Sobald die Dämmerung einsetzte, mahnte der Großvater sie, die Angelausrüstung zusammen zu packen und nicht mehr mit den Gummistiefeln im Wasser umher zu stapfen. Er wurde dann seltsam ernst und streng: „Kinder, sehen wir zu, dass wir zur Großmutter nach Hause kommen." Wenn dann doch einer von beiden nicht gehorchte und weiter im sich dunkler färbenden Wasser plantschte, wurde er lauter: „Ihr wisst doch genau, wie viele Kinder der Fluss pro Jahr auffrisst!"

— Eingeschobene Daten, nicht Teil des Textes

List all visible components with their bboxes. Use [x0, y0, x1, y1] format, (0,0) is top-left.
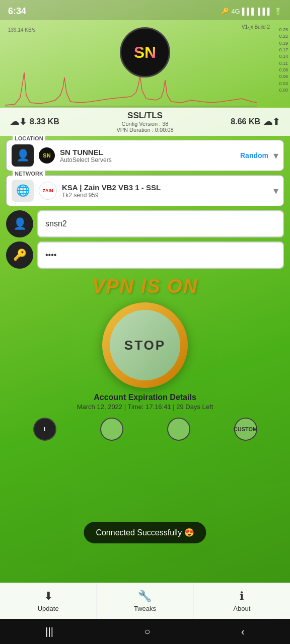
download-value: 8.33 KB: [30, 117, 59, 126]
password-row: 🔑: [6, 242, 284, 269]
android-nav-bar: ||| ○ ‹: [0, 619, 290, 644]
expiry-detail: March 12, 2022 | Time: 17:16:41 | 29 Day…: [0, 403, 290, 411]
nav-tab-circle-2[interactable]: [100, 418, 123, 441]
protocol-stat: SSL/TLS Config Version : 38 VPN Duration…: [116, 111, 173, 133]
about-icon: ℹ: [240, 590, 244, 603]
chart-area: V1-jx Build 2 0.25 0.22 0.19 0.17 0.14 0…: [0, 22, 290, 108]
nav-tabs-row: I CUSTOM: [6, 415, 284, 444]
location-mini-logo: SN: [39, 147, 55, 164]
globe-icon: 🌐: [16, 184, 30, 197]
network-text: KSA | Zain VB2 VB3 1 - SSL Tk2 send 959: [62, 183, 268, 199]
location-label: LOCATION: [13, 135, 45, 141]
android-menu-btn[interactable]: |||: [45, 626, 53, 637]
bottom-nav-update[interactable]: ⬇ Update: [0, 583, 97, 619]
expiry-title: Account Expiration Details: [0, 393, 290, 402]
location-icon-box: 👤: [12, 144, 34, 167]
stop-button-container: STOP: [0, 302, 290, 388]
stats-row: ☁⬇ 8.33 KB SSL/TLS Config Version : 38 V…: [0, 108, 290, 136]
network-subtitle: Tk2 send 959: [62, 192, 268, 199]
nav-tab-circle-custom[interactable]: CUSTOM: [234, 418, 257, 441]
location-text: SN TUNNEL AutoSelect Servers: [60, 148, 235, 164]
network-content[interactable]: 🌐 ZAIN KSA | Zain VB2 VB3 1 - SSL Tk2 se…: [7, 176, 283, 206]
y-axis-labels: 0.25 0.22 0.19 0.17 0.14 0.11 0.08 0.06 …: [279, 27, 288, 93]
account-expiry: Account Expiration Details March 12, 202…: [0, 393, 290, 411]
key-field-icon: 🔑: [13, 249, 27, 262]
network-icon-box: 🌐: [12, 180, 34, 202]
update-label: Update: [38, 605, 59, 612]
location-arrow-icon[interactable]: ▾: [273, 149, 278, 162]
network-arrow-icon[interactable]: ▾: [273, 185, 278, 197]
status-icons: 🔑 4G ▌▌▌ ▌▌▌ 🔋: [221, 8, 282, 15]
protocol-value: SSL/TLS: [127, 111, 163, 121]
location-name: SN TUNNEL: [60, 148, 235, 156]
signal2-icon: ▌▌▌: [258, 8, 272, 15]
status-time: 6:34: [8, 6, 26, 17]
username-row: 👤: [6, 210, 284, 237]
person-icon: 👤: [16, 149, 30, 162]
vpn-status-label: VPN IS ON: [0, 276, 290, 297]
stop-button-outer: STOP: [102, 302, 188, 388]
download-icon: ☁⬇: [10, 116, 27, 127]
network-section[interactable]: NETWORK 🌐 ZAIN KSA | Zain VB2 VB3 1 - SS…: [6, 175, 284, 206]
download-stat: ☁⬇ 8.33 KB: [10, 116, 59, 127]
location-section[interactable]: LOCATION 👤 SN SN TUNNEL AutoSelect Serve…: [6, 140, 284, 171]
logo-text: SN: [134, 43, 156, 62]
config-version: Config Version : 38: [122, 121, 169, 127]
tweaks-label: Tweaks: [134, 605, 156, 612]
vpn-duration: VPN Duration : 0:00:08: [116, 127, 173, 133]
bottom-nav-tweaks[interactable]: 🔧 Tweaks: [97, 583, 193, 619]
zain-logo: ZAIN: [39, 182, 57, 200]
tweaks-icon: 🔧: [138, 590, 152, 603]
zain-text: ZAIN: [43, 188, 53, 193]
password-input[interactable]: [37, 242, 284, 269]
android-back-btn[interactable]: ‹: [241, 626, 245, 637]
nav-tab-circle-3[interactable]: [167, 418, 190, 441]
toast-message: Connected Successfully 😍: [84, 522, 206, 543]
android-home-btn[interactable]: ○: [144, 626, 150, 637]
about-label: About: [233, 605, 250, 612]
bottom-nav-about[interactable]: ℹ About: [194, 583, 290, 619]
username-input[interactable]: [37, 210, 284, 237]
upload-stat: 8.66 KB ☁⬆: [231, 116, 280, 127]
bottom-nav: ⬇ Update 🔧 Tweaks ℹ About: [0, 583, 290, 619]
version-label: V1-jx Build 2: [242, 24, 270, 30]
username-icon-btn[interactable]: 👤: [6, 210, 33, 237]
location-content[interactable]: 👤 SN SN TUNNEL AutoSelect Servers Random…: [7, 140, 283, 171]
network-4g-icon: 4G: [231, 8, 240, 15]
user-icon: 👤: [13, 217, 27, 230]
location-logo-text: SN: [43, 152, 50, 158]
status-bar: 6:34 🔑 4G ▌▌▌ ▌▌▌ 🔋: [0, 0, 290, 20]
app-logo: SN: [120, 27, 170, 77]
upload-value: 8.66 KB: [231, 117, 260, 126]
password-icon-btn[interactable]: 🔑: [6, 242, 33, 269]
stop-button-text: STOP: [124, 338, 166, 353]
network-label: NETWORK: [13, 171, 45, 177]
location-subtitle: AutoSelect Servers: [60, 156, 235, 164]
nav-tab-circle-i[interactable]: I: [33, 418, 56, 441]
location-badge: Random: [240, 151, 268, 159]
speed-label: 139.14 KB/s: [8, 27, 35, 33]
nav-tab-i[interactable]: I: [33, 418, 56, 441]
signal-icon: ▌▌▌: [242, 8, 256, 15]
battery-icon: 🔋: [274, 8, 282, 15]
nav-tab-3[interactable]: [167, 418, 190, 441]
upload-icon: ☁⬆: [263, 116, 280, 127]
stop-button[interactable]: STOP: [110, 310, 180, 380]
update-icon: ⬇: [44, 590, 53, 603]
key-icon: 🔑: [221, 8, 229, 15]
nav-tab-custom[interactable]: CUSTOM: [234, 418, 257, 441]
nav-tab-2[interactable]: [100, 418, 123, 441]
network-name: KSA | Zain VB2 VB3 1 - SSL: [62, 183, 268, 192]
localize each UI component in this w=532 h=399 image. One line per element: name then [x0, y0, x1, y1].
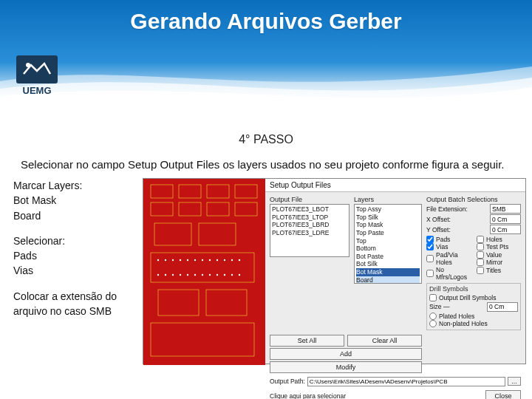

Sofort sprangen sie dann aus dem Wasser. Er hatte ihnen die Legende von dem Fluss, der Kinder fraß unzählige Male erzählt. So recht hatten sie ihm nie geglaubt, bis sie in den letzten Ferien wieder zu den Großeltern gekommen waren und das Nachbarskind, mit dem sie in den Ferien immer zusammen gespielt hatten, plötzlich verschwunden war. Überall wurde nur hinter vorgehaltener Hand getuschelt. Keiner wollte den Kindern recht sagen, was mit ihm geschehen sei. Aber es hieß, der Fluss habe es gefressen. Jetzt glaubten sie dem Großvater auch seine schaurigen Geschichten über den Fluss, der in den Abendstunden, wenn das Wasser sich dunkel färbte, unschuldige, kleine Kinder fraß.

 

Nichts desto trotz, wie das mit naseweisen Kindern so ist, erzeugte die Kombination aus Verbot und Legenden eine nicht zu bändigende Neugier, vor allem bei Pascals Enkelin Marie. Sie wollte wissen, was mit dem Nachbarskind passiert war und wie genau der Fluss die Kinder verspeiste. Oft kniete sie auf einem großen Stein direkt über der Wasseroberfläche und versuchte zu ergründen, was darunter vor sich ging. Wieso sollte ein Fluss so bösartig sein und Kinder fressen? War das Kind jetzt wohl tot? Wieso war es nicht einfach bis zur nächsten Böschung geschwommen? Alle Kinder lernten hier von klein auf schwimmen, um bloß nicht dem Fluss zum Opfer zu fallen. Auch das Nachbarkind hatte schwimmen gelernt. Marie konnte sich auf all diese Mysterien keinen Reim machen.

 

Ein beherzter Schubs ihres Bruders riss sie aus ihren Gedanken. „Hast du Großvater nicht gehört? Wir sollen zusammenpacken. Es wird Zeit..." Der Stoß war so heftig, dass Marie, die auf einem großen, grauen Stein gekauert hatte, um besser in den Fluss sehen zu können, ihr Gleichgewicht verlor und ins Wanken geriet. ...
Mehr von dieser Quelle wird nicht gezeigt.